-- Dataset follows --

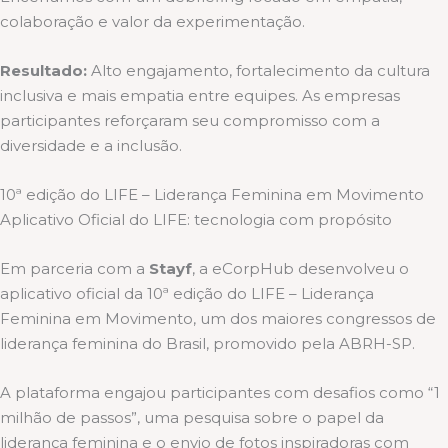
colaboração e valor da experimentação.
Resultado:
Alto engajamento, fortalecimento da cultura
inclusiva e mais empatia entre equipes. As empresas
participantes reforçaram seu compromisso com a
diversidade e a inclusão.
10ª edição do LIFE – Liderança Feminina em Movimento
Aplicativo Oficial do LIFE: tecnologia com propósito
Em parceria com a
Stayf
, a eCorpHub desenvolveu o
aplicativo oficial da 10ª edição do LIFE – Liderança
Feminina em Movimento, um dos maiores congressos de
liderança feminina do Brasil, promovido pela ABRH-SP.
A plataforma engajou participantes com desafios como “1
milhão de passos”, uma pesquisa sobre o papel da
liderança feminina e o envio de fotos inspiradoras com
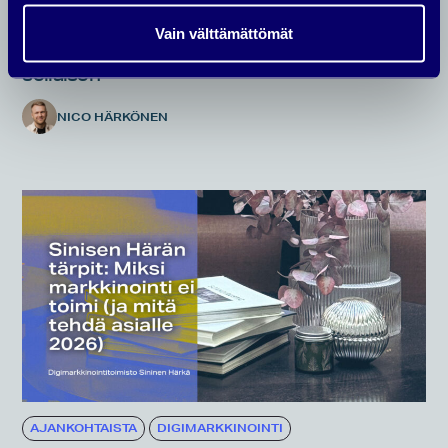
DIGIMARKKINOINTI
Vain välttämättömät
Myyvä laskeutumissivu - Näin rakennat
sellaisen
NICO HÄRKÖNEN
AJANKOHTAISTA
DIGIMARKKINOINTI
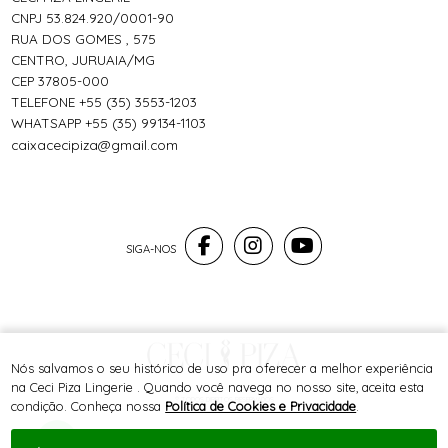
CNPJ 53.824.920/0001-90
RUA DOS GOMES , 575
CENTRO, JURUAIA/MG
CEP 37805-000
TELEFONE +55 (35) 3553-1203
WHATSAPP +55 (35) 99134-1103
caixacecipiza@gmail.com
Nós salvamos o seu histórico de uso pra oferecer a melhor experiência
na Ceci Piza Lingerie . Quando você navega no nosso site, aceita esta
® TODOS DIREITOS RESERVADOS
condição. Conheça nossa
Política de Cookies e Privacidade
.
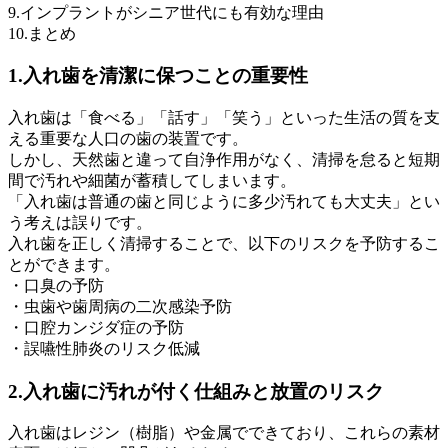
9.インプラントがシニア世代にも有効な理由
10.まとめ
1.入れ歯を清潔に保つことの重要性
入れ歯は「食べる」「話す」「笑う」といった生活の質を支
える重要な人口の歯の装置です。
しかし、天然歯と違って自浄作用がなく、清掃を怠ると短期
間で汚れや細菌が蓄積してしまいます。
「入れ歯は普通の歯と同じように多少汚れても大丈夫」とい
う考えは誤りです。
入れ歯を正しく清掃することで、以下のリスクを予防するこ
とができます。
・口臭の予防
・虫歯や歯周病の二次感染予防
・口腔カンジダ症の予防
・誤嚥性肺炎のリスク低減
2.入れ歯に汚れが付く仕組みと放置のリスク
入れ歯はレジン（樹脂）や金属でできており、これらの素材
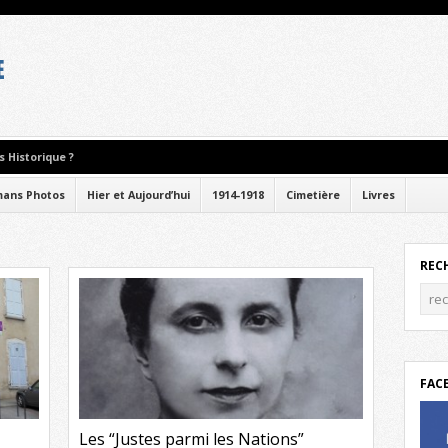
 Historique ?
ans Photos
Hier et Aujourd’hui
1914-1918
Cimetière
Livres
REC
FAC
Les “Justes parmi les Nations”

-- Dataset concluded --

*What you have to do*
The answer must be the lines of the entries above, written out exactly from the first through the one with "10ª edição do LIFE – Liderança Feminina", and no pictures.

*Answer for the task*
colaboração e valor da experimentação.
Resultado:
Alto engajamento, fortalecimento da cultura
inclusiva e mais empatia entre equipes. As empresas
participantes reforçaram seu compromisso com a
diversidade e a inclusão.
10ª edição do LIFE – Liderança Feminina em Movimento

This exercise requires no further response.